Das Selectasine-Verfahren
Das erste Patent wurde 1915 eingereicht und 1918 bewilligt. Es handelte sich um ein von Pilsworth entwickeltes „Mehrfarbendruckverfahren“. Die Idee von John Pilsworth war, ein mehrfarbiges Bild mit nur einem einzigen Drucksieb herzustellen. Die gleiche Technik ist im Holz- oder Linolschnitt unter den Bezeichnungen „Eliminationstechnik“, „Verlorene Platte“ oder „Reduktions-Holzschnitt“ bekannt und von Pablo Picasso eingesetzt worden. Weitere ähnliche Patente zur Schablonenherstellung wurden 1920 von Steinman und Owens eingereicht. Das Selectasine-Verfahren verlor erst in den 1930er Jahren an Bedeutung, als die Schablonenherstellung zunehmend mit Schneidefilmen und auf fotografischem Weg erfolgte und somit für jede Druckfarbe ein neues Drucksieb angefertigt wurde. Nachteilig war beim Selectasine-Verfahren sicher auch die oftmals hohe Farbanzahl (teilweise bis zu 20 Farben), was die Herstellung der Drucke zu einer äufwändigen Aufgabe werden liess.
Weitere Selectasine-Patente
Im Bereich des Druckmaschinenbaus wurde von Selectasine zuerst ein einfaches Handdruckgerät entwickelt, später dann aber erste automatische Druckmaschinen. Edward Owens schreibt dazu 1927, dass die Entwicklung des Siebdrucks parallel zur Lithografie erfolgen sollte, da sich beide Verfahren in ihrer Entwicklung sehr ähnlich seien. Es sei noch nicht lange her, als in der Lithografie noch von Hand gedruckt worden sei. Auch im Siebdruck würden in Zukunft Druckmaschinen die Handdruckarbeit ersetzen. 1921 liess Edward Owens die erste halbautomatische, winkelöffnende Druckmaschine patentieren. 1929 folgte von Owens ein Patent für einen halbautomatischen Winkelöffner, der den Bedruckstoff mit Saugluft auf dem Druckbett fixierte. Im gleichen Jahr wurde von Owens eine vollautomatische Zylinderdruckmaschine patentiert.
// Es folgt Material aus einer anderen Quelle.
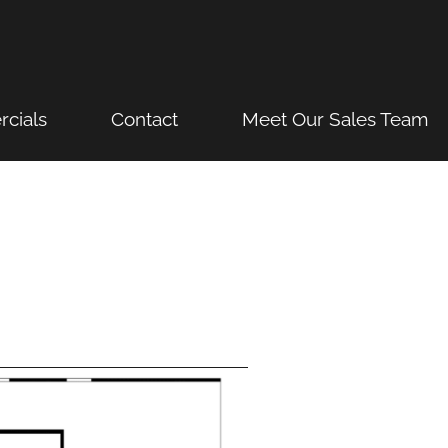
cials
Contact
Meet Our Sales Team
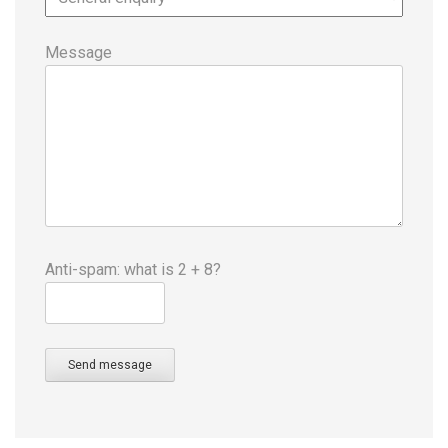
Message
Anti-spam: what is 2 + 8?
Send message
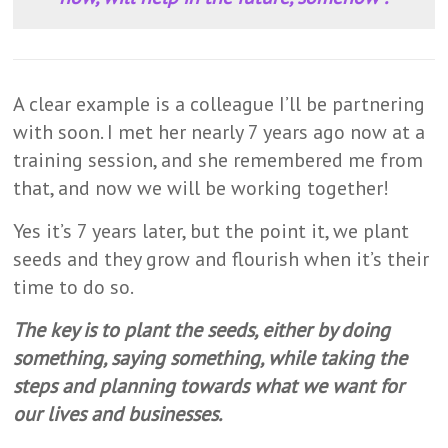
A clear example is a colleague I’ll be partnering
with soon. I met her nearly 7 years ago now at a
training session, and she remembered me from
that, and now we will be working together!
Yes it’s 7 years later, but the point it, we plant
seeds and they grow and flourish when it’s their
time to do so.
The key is to plant the seeds, either by doing
something, saying something, while taking the
steps and planning towards what we want for
our lives and businesses.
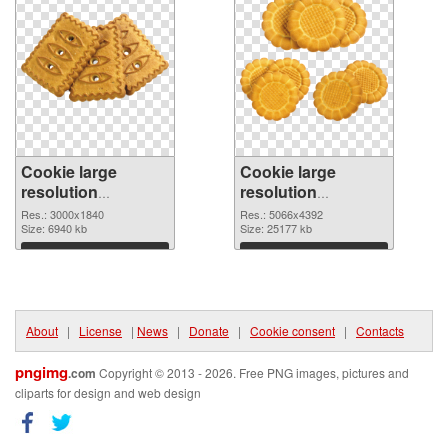
Cookie large
Cookie large
resolution
resolution
3000x1840 PNG
5066x4392 PNG
Res.: 3000x1840
Res.: 5066x4392
picture
Size: 6940 kb
cutout
Size: 25177 kb
Download
Download
About
|
License
|
News
|
Donate
|
Cookie consent
|
Contacts
pngimg
.com
Copyright © 2013 - 2026. Free PNG images, pictures and
cliparts for design and web design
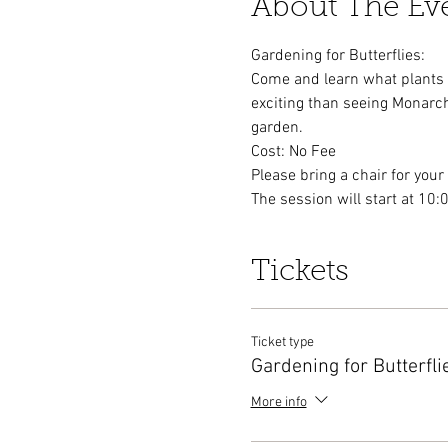
About The Ev
Gardening for Butterflies:
Come and learn what plants to
exciting than seeing Monarch
garden.
Cost: No Fee
Please bring a chair for your
The session will start at 10:
Tickets
Ticket type
Gardening for Butterfli
More info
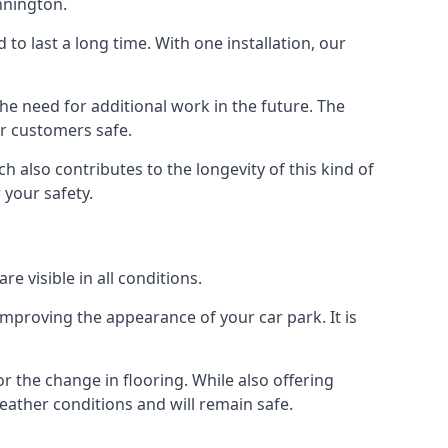
nnington.
d to last a long time. With one installation, our
e need for additional work in the future. The
ur customers safe.
 also contributes to the longevity of this kind of
 your safety.
e visible in all conditions.
mproving the appearance of your car park. It is
r the change in flooring. While also offering
eather conditions and will remain safe.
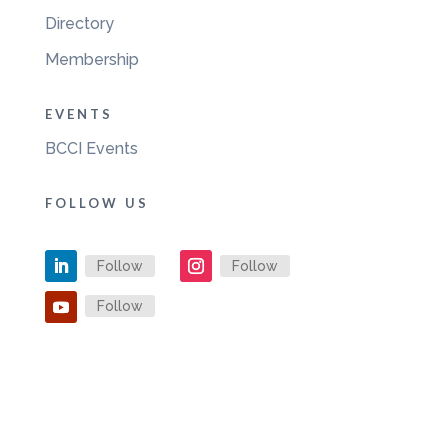
Directory
Membership
EVENTS
BCCI Events
FOLLOW US
Follow
Follow
Follow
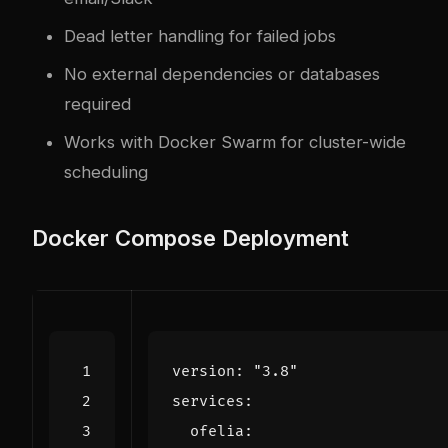
Dead letter handling for failed jobs
No external dependencies or databases
required
Works with Docker Swarm for cluster-wide
scheduling
Docker Compose Deployment
version
:
"3.8"
services
:
ofelia
:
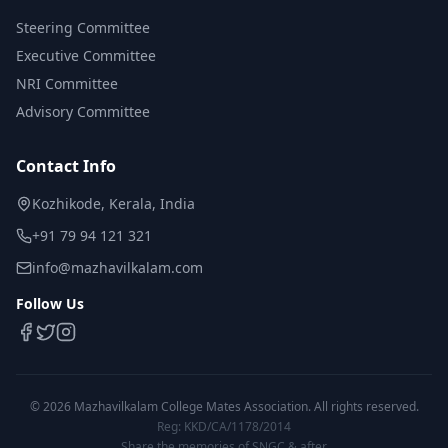
Steering Committee
Executive Committee
NRI Committee
Advisory Committee
Contact Info
Kozhikode, Kerala, India
+91 79 94 121 321
info@mazhavilkalam.com
Follow Us
©
2026
Mazhavilkalam College Mates Association. All rights reserved.
Reg: KKD/CA/1178/2014
Share the memories of SNGC & after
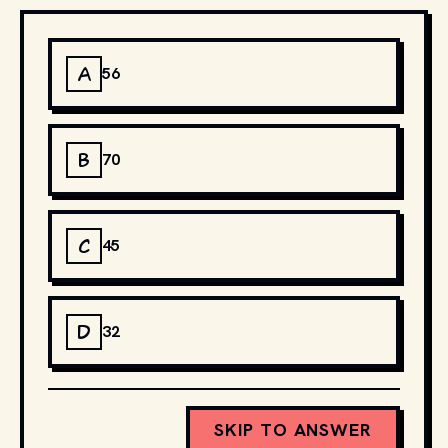
A
56
B
70
C
45
D
32
SKIP TO ANSWER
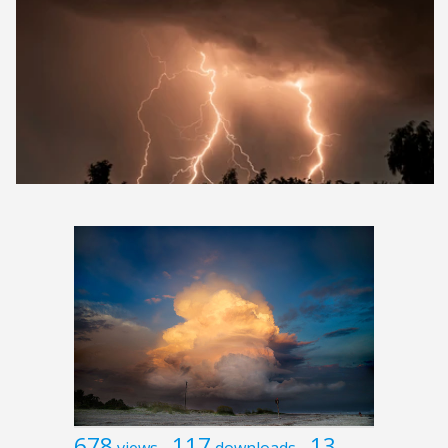
678
117
13
views
downloads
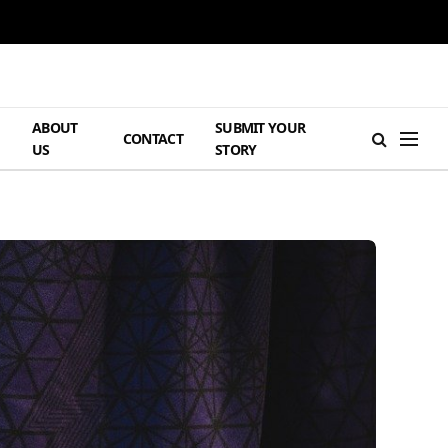
ABOUT
SUBMIT YOUR
H
CONTACT
US
STORY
Die Druckgeschwindigkeit soll bis zu 1500 Bogen pro Stunde betragen haben. Harry Hiett meinte aber 1946, dass solche Maschinen in relativ kleiner Stückzahl gebaut und nur in grossen Siebdruckereien eingesetzt wurden. Die Patentrechte zur Ausführung des Selectasine-Verfahrens konnten für eine Lizenzgebühr erworben werden. Gleichzeitig begannen aber viele Schilder- und Plakatmaler, das Siebdruckverfahren auch ohne „Erlaubnis“ der Firma Selectasine anzuwenden.